| Prompt |
What lines of the data include the string "zijn"? Copy them all.

Transcribed page contents
++++++++++
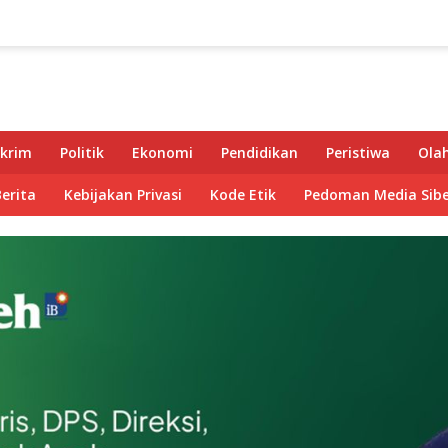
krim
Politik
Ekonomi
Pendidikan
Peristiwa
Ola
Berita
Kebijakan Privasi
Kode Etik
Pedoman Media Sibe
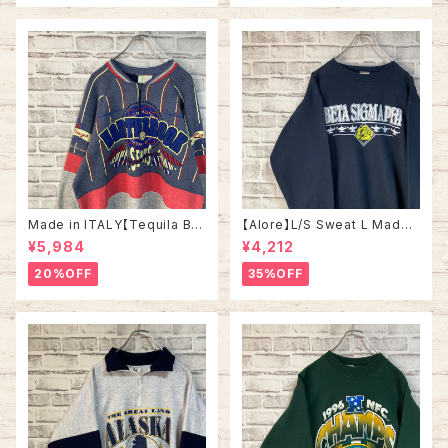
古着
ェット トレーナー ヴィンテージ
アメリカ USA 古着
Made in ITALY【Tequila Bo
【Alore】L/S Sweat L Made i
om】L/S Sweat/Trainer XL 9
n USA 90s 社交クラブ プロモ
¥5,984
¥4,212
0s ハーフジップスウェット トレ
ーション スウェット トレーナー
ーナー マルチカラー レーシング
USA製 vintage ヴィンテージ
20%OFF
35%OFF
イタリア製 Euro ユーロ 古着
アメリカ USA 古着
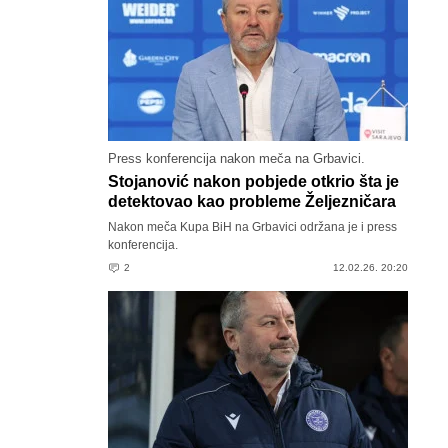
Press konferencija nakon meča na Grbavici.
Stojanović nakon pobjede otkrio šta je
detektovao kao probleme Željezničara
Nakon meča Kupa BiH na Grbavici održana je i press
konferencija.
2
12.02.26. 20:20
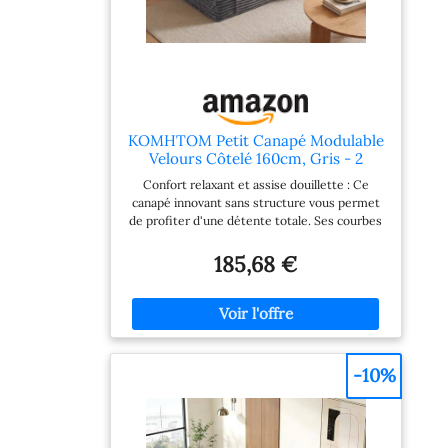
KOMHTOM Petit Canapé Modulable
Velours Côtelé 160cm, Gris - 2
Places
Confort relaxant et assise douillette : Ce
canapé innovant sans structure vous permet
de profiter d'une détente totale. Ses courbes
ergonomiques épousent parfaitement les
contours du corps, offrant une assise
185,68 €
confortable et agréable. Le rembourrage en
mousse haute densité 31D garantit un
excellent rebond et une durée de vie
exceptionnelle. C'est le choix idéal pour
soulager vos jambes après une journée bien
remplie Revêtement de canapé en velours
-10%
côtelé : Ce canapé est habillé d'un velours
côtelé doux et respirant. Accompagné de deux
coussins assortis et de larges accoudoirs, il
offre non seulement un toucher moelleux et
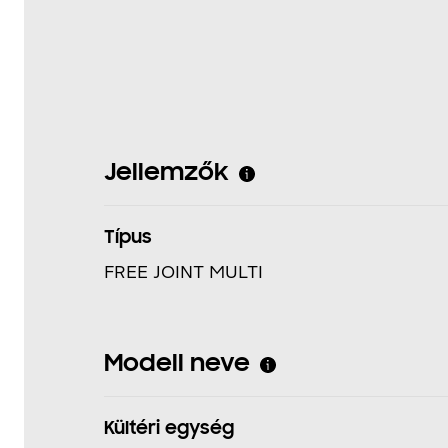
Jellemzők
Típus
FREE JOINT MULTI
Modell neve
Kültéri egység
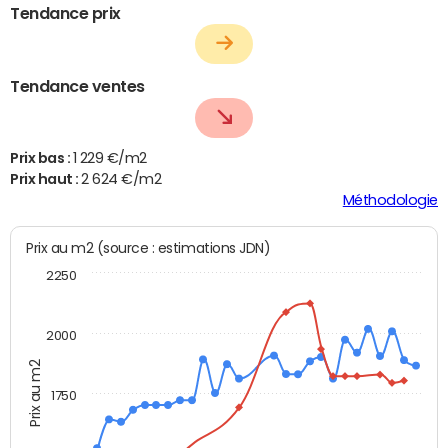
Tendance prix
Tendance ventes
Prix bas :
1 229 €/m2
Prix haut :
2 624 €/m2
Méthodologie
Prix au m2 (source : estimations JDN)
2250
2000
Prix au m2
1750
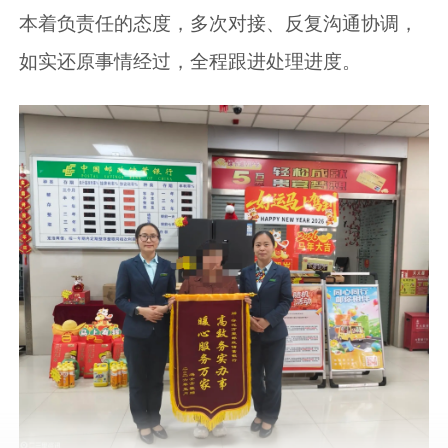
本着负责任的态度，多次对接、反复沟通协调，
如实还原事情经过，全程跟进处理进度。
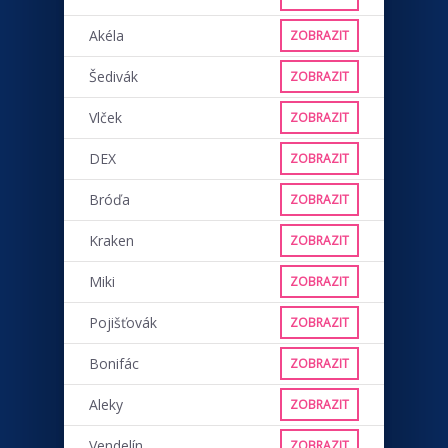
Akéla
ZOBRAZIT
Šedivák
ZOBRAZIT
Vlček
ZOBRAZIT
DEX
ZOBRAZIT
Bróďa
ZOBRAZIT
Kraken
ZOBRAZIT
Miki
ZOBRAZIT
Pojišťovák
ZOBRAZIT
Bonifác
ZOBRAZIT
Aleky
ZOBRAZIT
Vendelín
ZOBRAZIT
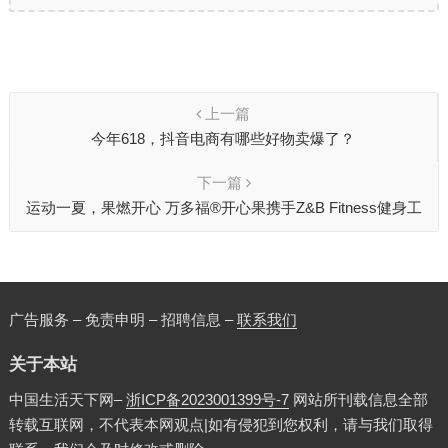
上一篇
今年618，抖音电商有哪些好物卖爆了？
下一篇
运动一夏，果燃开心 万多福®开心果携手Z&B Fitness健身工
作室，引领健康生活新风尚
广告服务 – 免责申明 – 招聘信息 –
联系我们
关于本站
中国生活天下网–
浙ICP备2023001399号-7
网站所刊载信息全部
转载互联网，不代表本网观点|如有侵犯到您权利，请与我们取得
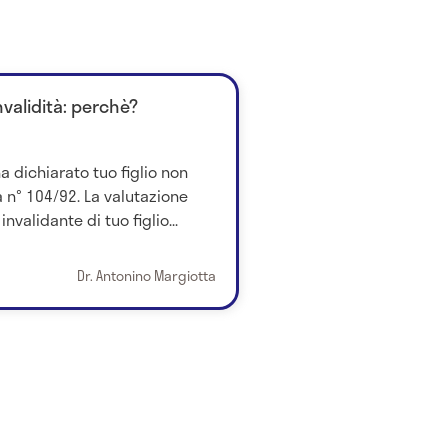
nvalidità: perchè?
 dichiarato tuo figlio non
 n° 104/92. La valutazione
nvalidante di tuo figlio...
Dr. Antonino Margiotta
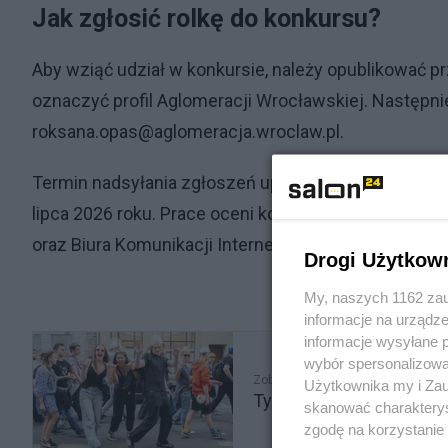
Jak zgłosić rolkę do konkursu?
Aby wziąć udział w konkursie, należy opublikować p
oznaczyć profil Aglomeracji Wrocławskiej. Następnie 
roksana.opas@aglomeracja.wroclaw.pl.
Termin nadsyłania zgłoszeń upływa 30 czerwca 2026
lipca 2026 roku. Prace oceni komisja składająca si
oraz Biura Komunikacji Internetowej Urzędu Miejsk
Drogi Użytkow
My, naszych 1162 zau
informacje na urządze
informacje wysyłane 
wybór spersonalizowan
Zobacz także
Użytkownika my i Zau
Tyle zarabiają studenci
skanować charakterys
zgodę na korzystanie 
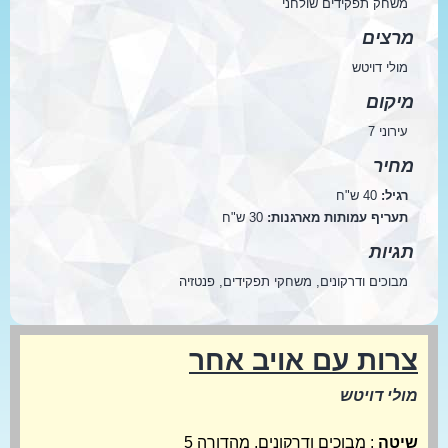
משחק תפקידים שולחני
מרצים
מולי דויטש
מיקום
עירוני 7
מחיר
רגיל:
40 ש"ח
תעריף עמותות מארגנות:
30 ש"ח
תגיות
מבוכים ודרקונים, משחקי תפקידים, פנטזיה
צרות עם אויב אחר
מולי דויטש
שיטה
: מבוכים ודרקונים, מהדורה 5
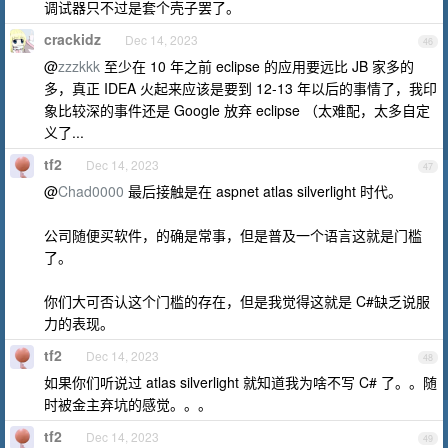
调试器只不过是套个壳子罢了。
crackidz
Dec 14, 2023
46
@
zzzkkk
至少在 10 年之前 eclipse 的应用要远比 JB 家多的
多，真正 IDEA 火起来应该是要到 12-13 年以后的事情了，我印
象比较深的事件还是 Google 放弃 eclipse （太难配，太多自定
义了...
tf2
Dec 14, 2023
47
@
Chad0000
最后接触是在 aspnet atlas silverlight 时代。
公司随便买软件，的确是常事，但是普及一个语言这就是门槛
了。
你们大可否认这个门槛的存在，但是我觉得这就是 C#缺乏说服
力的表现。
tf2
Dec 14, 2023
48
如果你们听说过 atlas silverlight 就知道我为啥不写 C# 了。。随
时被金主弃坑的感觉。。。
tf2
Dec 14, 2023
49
++++++++++
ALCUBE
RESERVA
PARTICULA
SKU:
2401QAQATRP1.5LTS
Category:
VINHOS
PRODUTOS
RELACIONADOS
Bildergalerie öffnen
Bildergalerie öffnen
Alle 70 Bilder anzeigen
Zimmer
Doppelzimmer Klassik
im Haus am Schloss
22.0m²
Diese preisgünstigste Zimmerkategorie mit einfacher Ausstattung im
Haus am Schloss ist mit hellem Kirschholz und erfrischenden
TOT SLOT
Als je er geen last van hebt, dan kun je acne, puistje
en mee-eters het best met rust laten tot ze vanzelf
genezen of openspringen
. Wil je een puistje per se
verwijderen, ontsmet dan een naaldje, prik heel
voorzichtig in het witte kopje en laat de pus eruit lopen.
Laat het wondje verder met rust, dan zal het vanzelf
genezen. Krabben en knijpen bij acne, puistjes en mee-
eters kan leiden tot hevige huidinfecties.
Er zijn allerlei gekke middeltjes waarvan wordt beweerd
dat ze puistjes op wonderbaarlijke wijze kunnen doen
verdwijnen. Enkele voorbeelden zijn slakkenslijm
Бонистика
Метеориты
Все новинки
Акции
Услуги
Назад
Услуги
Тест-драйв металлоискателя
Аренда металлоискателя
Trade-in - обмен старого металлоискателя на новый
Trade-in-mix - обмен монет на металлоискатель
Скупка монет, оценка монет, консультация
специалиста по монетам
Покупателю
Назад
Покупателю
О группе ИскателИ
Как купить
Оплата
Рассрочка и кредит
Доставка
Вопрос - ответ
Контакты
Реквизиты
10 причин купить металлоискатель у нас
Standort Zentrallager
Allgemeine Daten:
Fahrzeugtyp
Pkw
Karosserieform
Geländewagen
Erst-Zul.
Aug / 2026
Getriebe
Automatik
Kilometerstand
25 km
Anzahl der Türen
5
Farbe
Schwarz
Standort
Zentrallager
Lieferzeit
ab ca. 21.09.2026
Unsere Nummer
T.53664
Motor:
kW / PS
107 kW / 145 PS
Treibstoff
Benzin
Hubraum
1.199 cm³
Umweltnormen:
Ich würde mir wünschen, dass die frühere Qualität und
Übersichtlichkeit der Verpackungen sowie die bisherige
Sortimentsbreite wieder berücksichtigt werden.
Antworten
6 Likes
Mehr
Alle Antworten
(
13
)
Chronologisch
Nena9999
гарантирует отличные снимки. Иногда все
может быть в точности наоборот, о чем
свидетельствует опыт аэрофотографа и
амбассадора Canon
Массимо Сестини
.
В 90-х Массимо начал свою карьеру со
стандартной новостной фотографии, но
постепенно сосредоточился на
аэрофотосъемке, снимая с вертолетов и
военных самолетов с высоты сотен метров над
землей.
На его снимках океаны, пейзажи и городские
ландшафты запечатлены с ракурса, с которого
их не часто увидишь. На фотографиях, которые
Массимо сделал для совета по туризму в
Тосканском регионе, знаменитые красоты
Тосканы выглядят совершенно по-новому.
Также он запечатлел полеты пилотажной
++++++++++
| Reply |
Er zijn allerlei gekke middeltjes waarvan wordt beweerd
verdwijnen. Enkele voorbeelden zijn slakkenslijm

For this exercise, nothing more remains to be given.